Second, create a new Sharding-jdbc.xml file, to achieve the configuration of the sub-database sub-table

<?xml version= "1.0" encoding= "UTF-8"?> <beans xmlns= "Http://www.springframework.org/schema/beans" xmlns: Xsi= "Http://www.w3.org/2001/XMLSchema-instance" xmlns:context= "Http://www.springframework.org/schema/context" XM lns:tx= "Http://www.springframework.org/schema/tx" xmlns:rdb= "Http://www.dangdang.com/schema/ddframe/rdb" xsi: schemalocation= "Http://www.springframework.org/schema/beans http://www.springframework.org/schema/ Beans/spring-beans.xsd Http://www.springframework.org/schema/tx http://w 
                        Ww.springframework.org/schema/tx/spring-tx.xsd Http://www.springframework.org/schema/context Http://www.springframework.org/schema/context/spring-context.xsd Http://www.da
                
    Ngdang.com/schema/ddframe/rdb http://www.dangdang.com/schema/ddframe/rdb/rdb.xsd "> <rdb:strategy id= "TablEshardingstrategy "sharding-columns=" user_id "algorithm-class=" Com.meiren.member.common.sharding.MemberSingleKeyTableShardingAlgorithm "/> <rdb:data-source id=" Shardingda
                Tasource "> <rdb:sharding-rule data-sources=" DataSource "> <rdb:table-rules>  <rdb:table-rule logic-table= "Member_index" actual-tables= "member_index_tbl_${[0,1,2,3,4,5,6,7,8,9]}${0..9}" table-strategy= "Tableshardingstrategy"/> <rdb:table-rule logic-table= "Member_details" actual-tables= "Member_details_tbl_${[0,1,2,3,4,5,6,7,8,9]}${0..9}" table-strategy= "Tableshardingstrategy"/> </rdb:tab Le-rules> </rdb:sharding-rule> </rdb:data-source> <

Contact Us

The content source of this page is from Internet, which doesn't represent Alibaba Cloud's opinion; products and services mentioned on that page don't have any relationship with Alibaba Cloud. If the content of the page makes you feel confusing, please write us an email, we will handle the problem within 5 days after receiving your email.

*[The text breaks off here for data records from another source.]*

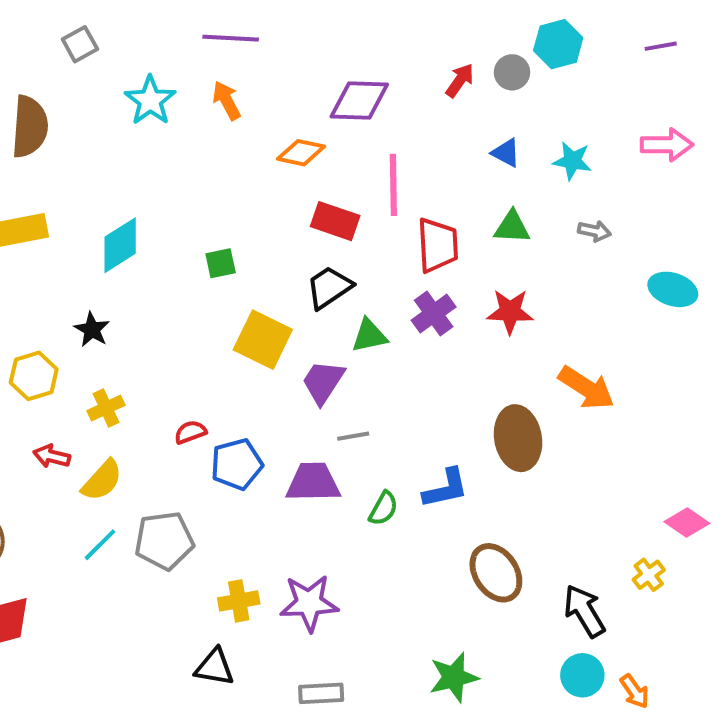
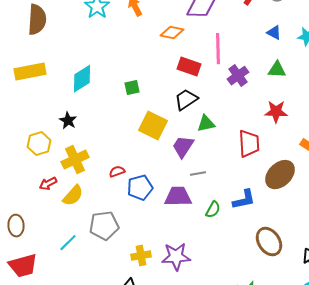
red trapezoid: (438, 245) -> (249, 144), moved
purple cross: (434, 314) -> (238, 76), moved
yellow cross: (106, 408) -> (75, 160), size x1.5
brown ellipse: (518, 438) -> (280, 175), turned 56
red arrow: (52, 456) -> (48, 184), turned -42
cyan line: (100, 545) -> (68, 243), moved

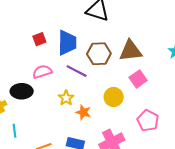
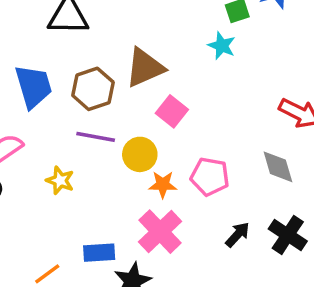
purple line: (77, 71) -> (96, 137), moved
orange star: (83, 112) -> (163, 185), moved

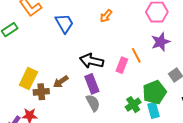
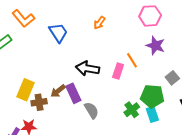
purple star: (161, 42) -> (155, 45), turned -30
purple rectangle: (92, 84) -> (73, 93), moved
green pentagon: (154, 92) -> (152, 96), turned 30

If you find any instances of plagiarism from the community, please send an email to: info-contact@alibabacloud.com and provide relevant evidence. A staff member will contact you within 5 working days.

A Free Trial That Lets You Build Big!

Start building with 50+ products and up to 12 months usage for Elastic Compute Service

  • Sales Support

    1 on 1 presale consultation

  • After-Sales Support

    24/7 Technical Support 6 Free Tickets per Quarter Faster Response

  • Alibaba Cloud offers highly flexible support services tailored to meet your exact needs.